Every month brings its own wave of exciting research, and September was as busy a month as ever for developments in machine learning. To help sort through everything, we’ve compiled our five favorite machine learning research papers of the month, check them out below.
This paper, by Nikos Arechiga, Jonathan DeCastro, Soonho Kong (of the Toyota Research Institute in Los Altos, CA and Cambridge, MA), and Karen Leung (of Stanford University), explains the purpose and importance of what they call “logical scaffolds,” which are used to improve software that relies on AI. They look at existing runtime monitors for perception systems, and show how these logical scaffolds may be useful for improving AI programs even beyond those perception systems. This development may be used to push AI systems past what they’ve been able to do so far on their own.
A recent paper by Xianchao Zhang (of Dalian University of Technology, China), Han Liu, Xiaotong Zhang, Qimai Li, Xiao-Ming Wu (all from the Hong Kong Polytechnic University), discusses the various options available for clustering uncertain data—which results in things like randomness in data generation or collection, or even privacy concerns. While usually you would use world-based algorithms, the team suggests that that method is at fault due to the fact that they treat all possible worlds equally, despite the negative effects some may cause, and that they do not well-utilize the consistency among possible worlds that is there. The team introduces a representative possible world-based consistent clustering algorithm for this type of uncertain data, with results showing better than other state-of-the-art algorithms.
This paper by a team at Microsoft Research, comprised of Shruti Tople, Amit Sharma, and Aditya Nori, proposes an option of causal learning—”a model learns the causal relationship between the input features and the outcome”—to reduce potential for privacy breaches. This can be a particularly important feature for machine learning applications in healthcare or other instances where the data is highly sensitive.
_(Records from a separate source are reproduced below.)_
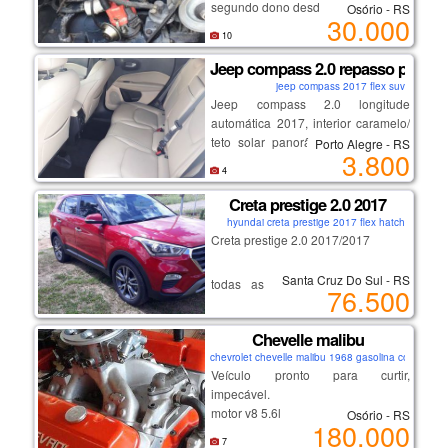
segundo dono desde 1992.
Osório - RS
30.000
10
Jeep compass 2.0 repasso para a
jeep compass 2017 flex suv
Jeep compass 2.0 longitude
automática 2017, interior caramelo/
teto solar panorâmico/ bancos em
Porto Alegre - RS
3.800
couro/ multimídia com gps/ partida
4
botão start&stop/ câmera de ré/ com
baixa km/ pelicula protetora / pneus
Creta prestige 2.0 2017
novos. passo para assumir as
hyundai creta prestige 2017 flex hatch
prestações de r$997 e r$3800, faço
Creta prestige 2.0 2017/2017
no contrato ou pode transferir para o
nome.
Santa Cruz Do Sul - RS
todas as revisões realizadas na
76.500
hyundai
Chevelle malibu
chevrolet chevelle malibu 1968 gasolina coupe
Veículo pronto para curtir,
impecável.
motor v8 5.6l
Osório - RS
180.000
caixa de câmbio automática.
7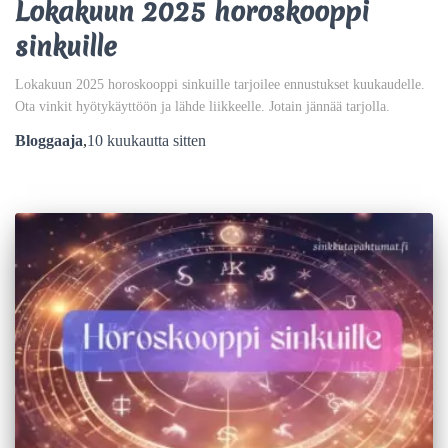
Lokakuun 2025 horoskooppi
sinkuille
Lokakuun 2025 horoskooppi sinkuille tarjoilee ennustukset kuukaudelle.
Ota vinkit hyötykäyttöön ja lähde liikkeelle. Jotain jännää tarjolla.
Bloggaaja
,
10 kuukautta
sitten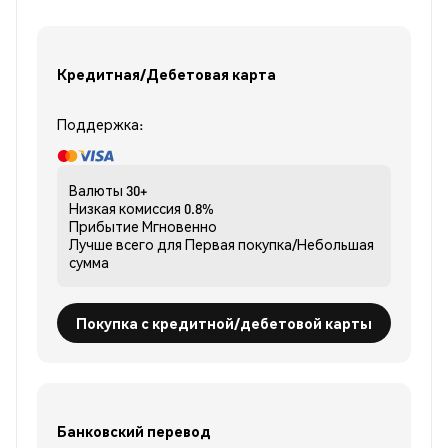
Кредитная/Дебетовая карта
Поддержка:
Валюты
30+
Низкая комиссия
0.8%
Прибытие
Мгновенно
Лучше всего для
Первая покупка/Небольшая
сумма
Покупка с кредитной/дебетовой карты
Банковский перевод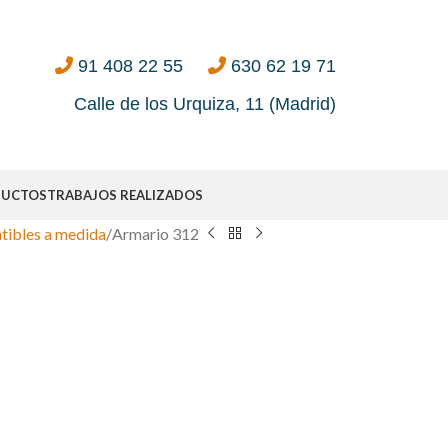
91 408 22 55
630 62 19 71
Calle de los Urquiza, 11 (Madrid)
DUCTOS
TRABAJOS REALIZADOS
tibles a medida
Armario 312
In this paper, Margherita Rosnati and Vincent Fortuin (both in the Department of Computer Science ETH Zürich, Switzerland) contribute to the research effort of detecting sepsis automatically with an open-access medical data set. They propose: “MGP-AttTCN: a joint multitask Gaussian Process and attention-based deep learning model” to predict the occurence of sepsis early. So too, with all the discussion surrounding the black box problem, they’ve made their model interpretable, even as it outperforms state-of-the-art models.
The team of Gaurav Gupta (at USC), Anit Kumar Sahu, and Wan-Yi Lin (both at Bosch Center for AI), recently released this paper, discussing the options for solving the issues that have been arising with active learning, due to noisy oracle and data. Their main contribution is the suggestion of batch learning (with specific requirements in the batches), to avoid training models off of faulty original models. Their requirements are: “(i) select important samples from the available pool for the current model, and (ii) select a diverse batch to avoid repetitive samples” and have shown that this method outperforms other active learning options.
Conclusion on Machine Learning Research
As we can see, there are some really exciting things happening in machine learning research, all of which are pushing what we currently define as state-of-the-art. From better privacy features to better training methods, it’s only a matter of time before we see the developments that build off of these ones.